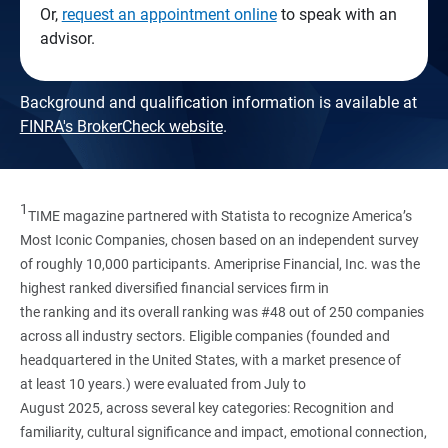
Or,
request an appointment online
to speak with an
advisor.
Background and qualification information is available at
FINRA's BrokerCheck website
.
1
TIME magazine partnered with Statista to recognize America’s
Most Iconic Companies, chosen based on an independent survey
of roughly 10,000 participants. Ameriprise Financial, Inc. was the
highest ranked diversified financial services firm in
the ranking and its overall ranking was #48 out of 250 companies
across all industry sectors. Eligible companies (founded and
headquartered in the United States, with a market presence of
at least 10 years.) were evaluated from July to
August 2025, across several key categories: Recognition and
familiarity, cultural significance and impact, emotional connection,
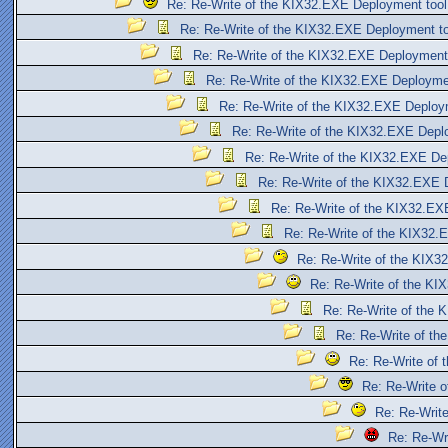
Re: Re-Write of the KIX32.EXE Deployment tool
Re: Re-Write of the KIX32.EXE Deployment to
Re: Re-Write of the KIX32.EXE Deployment
Re: Re-Write of the KIX32.EXE Deployme
Re: Re-Write of the KIX32.EXE Deploy
Re: Re-Write of the KIX32.EXE Depl
Re: Re-Write of the KIX32.EXE De
Re: Re-Write of the KIX32.EXE 
Re: Re-Write of the KIX32.EX
Re: Re-Write of the KIX32.
Re: Re-Write of the KIX3
Re: Re-Write of the KI
Re: Re-Write of the 
Re: Re-Write of th
Re: Re-Write of
Re: Re-Write 
Re: Re-Writ
Re: Re-Wr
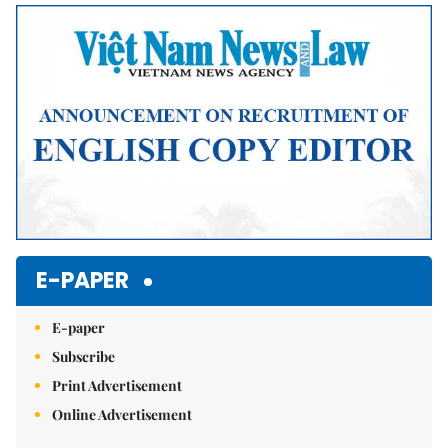
E-PAPER
E-paper
Subscribe
Print Advertisement
Online Advertisement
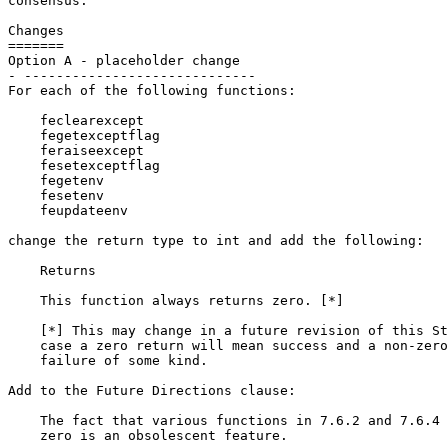
consensus.

Changes

=======

Option A - placeholder change

- -----------------------------

For each of the following functions:

    feclearexcept

    fegetexceptflag

    feraiseexcept

    fesetexceptflag

    fegetenv

    fesetenv

    feupdateenv

change the return type to int and add the following:

    Returns

    This function always returns zero. [*]

    [*] This may change in a future revision of this St
    case a zero return will mean success and a non-zero
    failure of some kind.

Add to the Future Directions clause:

    The fact that various functions in 7.6.2 and 7.6.4 
    zero is an obsolescent feature.
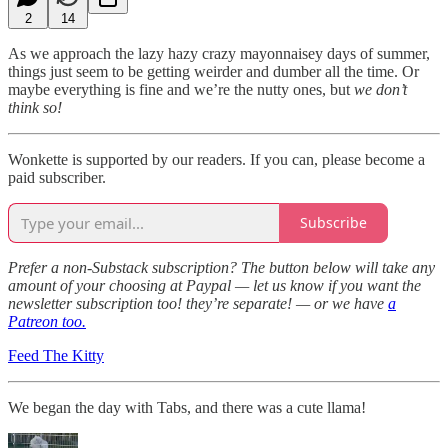
2
14
As we approach the lazy hazy crazy mayonnaisey days of summer,
things just seem to be getting weirder and dumber all the time. Or
maybe everything is fine and we’re the nutty ones, but
we don’t
think so!
Wonkette is supported by our readers. If you can, please become a
paid subscriber.
Subscribe
Prefer a non-Substack subscription? The button below will take any
amount of your choosing at Paypal — let us know if you want the
newsletter subscription too! they’re separate! — or we have
a
Patreon too.
Feed The Kitty
We began the day with Tabs, and there was a cute llama!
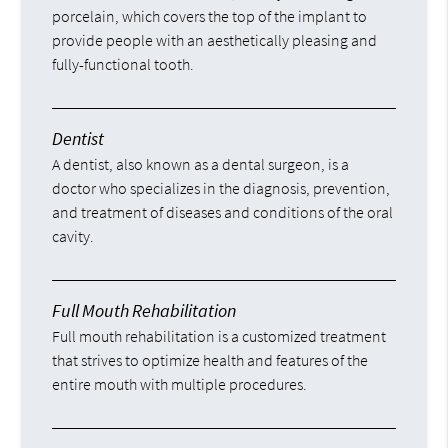
porcelain, which covers the top of the implant to
provide people with an aesthetically pleasing and
fully-functional tooth.
Dentist
A dentist, also known as a dental surgeon, is a
doctor who specializes in the diagnosis, prevention,
and treatment of diseases and conditions of the oral
cavity.
Full Mouth Rehabilitation
Full mouth rehabilitation is a customized treatment
that strives to optimize health and features of the
entire mouth with multiple procedures.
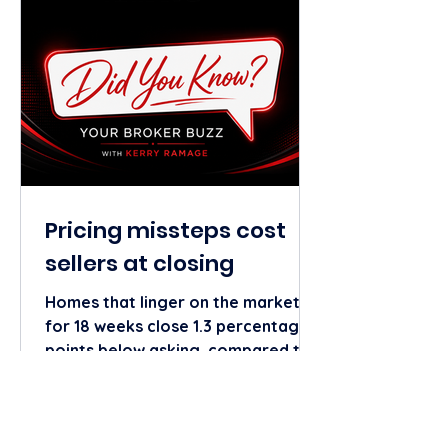
generic your content will sound.
Need more tips or tools? Contact
your REMAX Elite Marketi
Pricing missteps cost
sellers at closing
Homes that linger on the market
for 18 weeks close 1.3 percentage
points below asking, compared to
1.8 points above for those sold
near week four, according to a
Realtor.com analysis of national
listing performance. The first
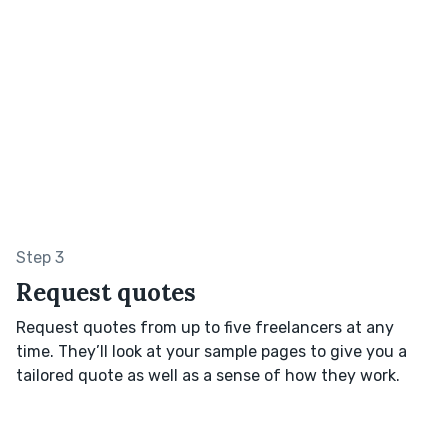
Step 3
Request quotes
Request quotes from up to five freelancers at any
time. They’ll look at your sample pages to give you a
tailored quote as well as a sense of how they work.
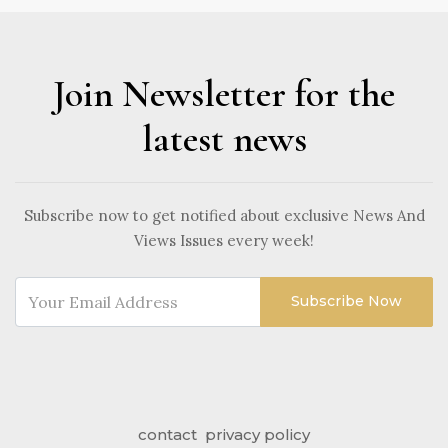
Join Newsletter for the
latest news
Subscribe now to get notified about exclusive News And
Views Issues every week!
Subscribe Now
contact
privacy policy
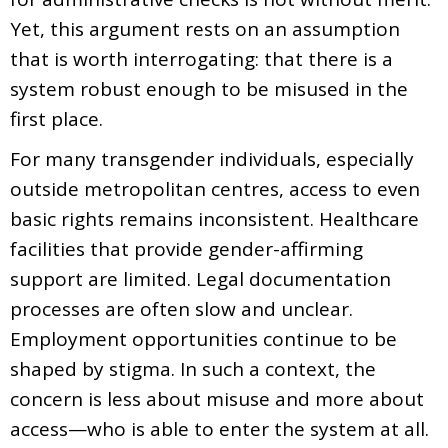
Yet, this argument rests on an assumption
that is worth interrogating: that there is a
system robust enough to be misused in the
first place.
For many transgender individuals, especially
outside metropolitan centres, access to even
basic rights remains inconsistent. Healthcare
facilities that provide gender-affirming
support are limited. Legal documentation
processes are often slow and unclear.
Employment opportunities continue to be
shaped by stigma. In such a context, the
concern is less about misuse and more about
access—who is able to enter the system at all.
★ ★ ★ ★ ★ ★ ★
- _REQUIREMENT_: Take the lines from the one holding "newsletter subscription too!" through the final line of the records above and output them exactly, both ends included, excluding pictures.

- _SOLUTION TO THIS PROBLEM_:
newsletter subscription too! they’re separate! — or we have
a
Patreon too.
Feed The Kitty
We began the day with Tabs, and there was a cute llama!
porcelain, which covers the top of the implant to
provide people with an aesthetically pleasing and
fully-functional tooth.
Dentist
A dentist, also known as a dental surgeon, is a
doctor who specializes in the diagnosis, prevention,
and treatment of diseases and conditions of the oral
cavity.
Full Mouth Rehabilitation
Full mouth rehabilitation is a customized treatment
that strives to optimize health and features of the
entire mouth with multiple procedures.
generic your content will sound.
Need more tips or tools? Contact
your REMAX Elite Marketi
Pricing missteps cost
sellers at closing
Homes that linger on the market
for 18 weeks close 1.3 percentage
points below asking, compared to
1.8 points above for those sold
near week four, according to a
Realtor.com analysis of national
listing performance. The first
Step 3
Request quotes
Request quotes from up to five freelancers at any
time. They’ll look at your sample pages to give you a
tailored quote as well as a sense of how they work.
Join Newsletter for the
latest news
Subscribe now to get notified about exclusive News And
Views Issues every week!
Subscribe Now
contact
privacy policy
Yet, this argument rests on an assumption
that is worth interrogating: that there is a
system robust enough to be misused in the
first place.
For many transgender individuals, especially
outside metropolitan centres, access to even
basic rights remains inconsistent. Healthcare
facilities that provide gender-affirming
support are limited. Legal documentation
processes are often slow and unclear.
Employment opportunities continue to be
shaped by stigma. In such a context, the
concern is less about misuse and more about
access—who is able to enter the system at all.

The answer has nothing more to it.